● AIM OF THE EXERCISE: Please give back the listing below in full. Change nothing.

● INFORMATION PROVIDED:
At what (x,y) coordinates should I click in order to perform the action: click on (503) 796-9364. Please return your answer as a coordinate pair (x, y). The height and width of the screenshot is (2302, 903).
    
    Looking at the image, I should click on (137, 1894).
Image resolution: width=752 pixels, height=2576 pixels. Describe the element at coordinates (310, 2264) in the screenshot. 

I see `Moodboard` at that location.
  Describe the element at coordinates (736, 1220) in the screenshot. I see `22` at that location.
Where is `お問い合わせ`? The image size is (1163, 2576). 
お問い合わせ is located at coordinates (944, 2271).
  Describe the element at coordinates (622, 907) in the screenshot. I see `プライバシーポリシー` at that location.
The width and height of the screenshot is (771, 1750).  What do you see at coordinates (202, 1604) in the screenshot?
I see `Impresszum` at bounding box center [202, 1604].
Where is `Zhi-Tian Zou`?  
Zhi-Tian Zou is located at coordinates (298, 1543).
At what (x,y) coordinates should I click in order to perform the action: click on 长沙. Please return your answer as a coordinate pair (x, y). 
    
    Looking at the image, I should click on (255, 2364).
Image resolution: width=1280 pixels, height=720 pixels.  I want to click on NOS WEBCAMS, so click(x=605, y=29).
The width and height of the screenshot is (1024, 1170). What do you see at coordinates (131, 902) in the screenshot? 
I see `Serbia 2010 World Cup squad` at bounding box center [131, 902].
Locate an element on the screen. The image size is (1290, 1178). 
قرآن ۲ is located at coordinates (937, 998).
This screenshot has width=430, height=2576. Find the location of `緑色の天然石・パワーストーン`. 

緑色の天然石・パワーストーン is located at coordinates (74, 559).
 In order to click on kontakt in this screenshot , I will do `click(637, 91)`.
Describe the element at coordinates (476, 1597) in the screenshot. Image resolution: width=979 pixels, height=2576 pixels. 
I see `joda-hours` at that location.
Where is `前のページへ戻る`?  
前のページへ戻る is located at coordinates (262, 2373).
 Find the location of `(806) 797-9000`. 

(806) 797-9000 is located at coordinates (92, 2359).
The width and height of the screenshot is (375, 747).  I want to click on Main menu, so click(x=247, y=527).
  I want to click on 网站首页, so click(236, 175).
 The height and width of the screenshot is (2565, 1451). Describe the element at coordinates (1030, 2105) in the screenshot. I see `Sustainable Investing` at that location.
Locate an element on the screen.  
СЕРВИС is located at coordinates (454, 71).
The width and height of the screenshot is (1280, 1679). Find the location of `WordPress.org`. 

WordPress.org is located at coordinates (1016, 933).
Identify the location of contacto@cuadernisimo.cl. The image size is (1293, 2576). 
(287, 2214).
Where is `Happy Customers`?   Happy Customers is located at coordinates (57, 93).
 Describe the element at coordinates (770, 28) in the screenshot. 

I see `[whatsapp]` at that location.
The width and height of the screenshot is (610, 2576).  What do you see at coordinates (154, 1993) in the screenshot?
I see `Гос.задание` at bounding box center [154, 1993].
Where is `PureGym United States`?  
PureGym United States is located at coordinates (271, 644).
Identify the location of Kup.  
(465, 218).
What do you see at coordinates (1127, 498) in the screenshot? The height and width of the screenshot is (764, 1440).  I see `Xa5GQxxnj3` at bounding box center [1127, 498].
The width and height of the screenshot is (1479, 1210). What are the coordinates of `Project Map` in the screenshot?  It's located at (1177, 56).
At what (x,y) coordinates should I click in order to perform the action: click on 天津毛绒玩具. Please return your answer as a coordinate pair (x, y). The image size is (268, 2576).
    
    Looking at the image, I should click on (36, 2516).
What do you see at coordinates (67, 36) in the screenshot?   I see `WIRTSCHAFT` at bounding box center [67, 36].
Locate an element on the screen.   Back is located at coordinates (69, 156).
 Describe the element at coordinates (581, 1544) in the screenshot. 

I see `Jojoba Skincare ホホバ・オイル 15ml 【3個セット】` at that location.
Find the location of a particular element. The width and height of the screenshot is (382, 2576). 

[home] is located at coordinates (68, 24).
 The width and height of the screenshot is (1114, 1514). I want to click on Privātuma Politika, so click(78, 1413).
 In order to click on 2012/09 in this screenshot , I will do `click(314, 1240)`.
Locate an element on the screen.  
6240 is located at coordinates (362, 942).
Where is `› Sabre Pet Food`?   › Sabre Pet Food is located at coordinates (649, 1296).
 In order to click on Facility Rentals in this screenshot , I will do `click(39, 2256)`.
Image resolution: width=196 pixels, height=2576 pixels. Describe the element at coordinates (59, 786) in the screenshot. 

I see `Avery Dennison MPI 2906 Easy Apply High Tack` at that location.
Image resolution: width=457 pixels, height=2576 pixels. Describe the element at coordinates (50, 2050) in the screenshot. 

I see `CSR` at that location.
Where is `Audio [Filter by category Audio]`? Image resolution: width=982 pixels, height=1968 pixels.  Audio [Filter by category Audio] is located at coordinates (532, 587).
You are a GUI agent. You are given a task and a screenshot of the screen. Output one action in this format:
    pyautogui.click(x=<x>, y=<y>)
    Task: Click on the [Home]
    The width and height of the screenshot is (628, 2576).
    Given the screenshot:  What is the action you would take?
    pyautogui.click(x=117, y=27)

● THE COMPLETED TASK:
At what (x,y) coordinates should I click in order to perform the action: click on (503) 796-9364. Please return your answer as a coordinate pair (x, y). The height and width of the screenshot is (2302, 903).
    
    Looking at the image, I should click on (137, 1894).
Image resolution: width=752 pixels, height=2576 pixels. Describe the element at coordinates (310, 2264) in the screenshot. 

I see `Moodboard` at that location.
  Describe the element at coordinates (736, 1220) in the screenshot. I see `22` at that location.
Where is `お問い合わせ`? The image size is (1163, 2576). 
お問い合わせ is located at coordinates (944, 2271).
  Describe the element at coordinates (622, 907) in the screenshot. I see `プライバシーポリシー` at that location.
The width and height of the screenshot is (771, 1750).  What do you see at coordinates (202, 1604) in the screenshot?
I see `Impresszum` at bounding box center [202, 1604].
Where is `Zhi-Tian Zou`?  
Zhi-Tian Zou is located at coordinates (298, 1543).
At what (x,y) coordinates should I click in order to perform the action: click on 长沙. Please return your answer as a coordinate pair (x, y). 
    
    Looking at the image, I should click on (255, 2364).
Image resolution: width=1280 pixels, height=720 pixels.  I want to click on NOS WEBCAMS, so click(x=605, y=29).
The width and height of the screenshot is (1024, 1170). What do you see at coordinates (131, 902) in the screenshot? 
I see `Serbia 2010 World Cup squad` at bounding box center [131, 902].
Locate an element on the screen. The image size is (1290, 1178). 
قرآن ۲ is located at coordinates (937, 998).
This screenshot has width=430, height=2576. Find the location of `緑色の天然石・パワーストーン`. 

緑色の天然石・パワーストーン is located at coordinates (74, 559).
 In order to click on kontakt in this screenshot , I will do `click(637, 91)`.
Describe the element at coordinates (476, 1597) in the screenshot. Image resolution: width=979 pixels, height=2576 pixels. 
I see `joda-hours` at that location.
Where is `前のページへ戻る`?  
前のページへ戻る is located at coordinates (262, 2373).
 Find the location of `(806) 797-9000`. 

(806) 797-9000 is located at coordinates (92, 2359).
The width and height of the screenshot is (375, 747).  I want to click on Main menu, so click(x=247, y=527).
  I want to click on 网站首页, so click(236, 175).
 The height and width of the screenshot is (2565, 1451). Describe the element at coordinates (1030, 2105) in the screenshot. I see `Sustainable Investing` at that location.
Locate an element on the screen.  
СЕРВИС is located at coordinates (454, 71).
The width and height of the screenshot is (1280, 1679). Find the location of `WordPress.org`. 

WordPress.org is located at coordinates (1016, 933).
Identify the location of contacto@cuadernisimo.cl. The image size is (1293, 2576). 
(287, 2214).
Where is `Happy Customers`?   Happy Customers is located at coordinates (57, 93).
 Describe the element at coordinates (770, 28) in the screenshot. 

I see `[whatsapp]` at that location.
The width and height of the screenshot is (610, 2576).  What do you see at coordinates (154, 1993) in the screenshot?
I see `Гос.задание` at bounding box center [154, 1993].
Where is `PureGym United States`?  
PureGym United States is located at coordinates (271, 644).
Identify the location of Kup.  
(465, 218).
What do you see at coordinates (1127, 498) in the screenshot? The height and width of the screenshot is (764, 1440).  I see `Xa5GQxxnj3` at bounding box center [1127, 498].
The width and height of the screenshot is (1479, 1210). What are the coordinates of `Project Map` in the screenshot?  It's located at (1177, 56).
At what (x,y) coordinates should I click in order to perform the action: click on 天津毛绒玩具. Please return your answer as a coordinate pair (x, y). The image size is (268, 2576).
    
    Looking at the image, I should click on (36, 2516).
What do you see at coordinates (67, 36) in the screenshot?   I see `WIRTSCHAFT` at bounding box center [67, 36].
Locate an element on the screen.   Back is located at coordinates (69, 156).
 Describe the element at coordinates (581, 1544) in the screenshot. 

I see `Jojoba Skincare ホホバ・オイル 15ml 【3個セット】` at that location.
Find the location of a particular element. The width and height of the screenshot is (382, 2576). 

[home] is located at coordinates (68, 24).
 The width and height of the screenshot is (1114, 1514). I want to click on Privātuma Politika, so click(78, 1413).
 In order to click on 2012/09 in this screenshot , I will do `click(314, 1240)`.
Locate an element on the screen.  
6240 is located at coordinates (362, 942).
Where is `› Sabre Pet Food`?   › Sabre Pet Food is located at coordinates (649, 1296).
 In order to click on Facility Rentals in this screenshot , I will do `click(39, 2256)`.
Image resolution: width=196 pixels, height=2576 pixels. Describe the element at coordinates (59, 786) in the screenshot. 

I see `Avery Dennison MPI 2906 Easy Apply High Tack` at that location.
Image resolution: width=457 pixels, height=2576 pixels. Describe the element at coordinates (50, 2050) in the screenshot. 

I see `CSR` at that location.
Where is `Audio [Filter by category Audio]`? Image resolution: width=982 pixels, height=1968 pixels.  Audio [Filter by category Audio] is located at coordinates (532, 587).
You are a GUI agent. You are given a task and a screenshot of the screen. Output one action in this format:
    pyautogui.click(x=<x>, y=<y>)
    Task: Click on the [Home]
    The width and height of the screenshot is (628, 2576).
    Given the screenshot:  What is the action you would take?
    pyautogui.click(x=117, y=27)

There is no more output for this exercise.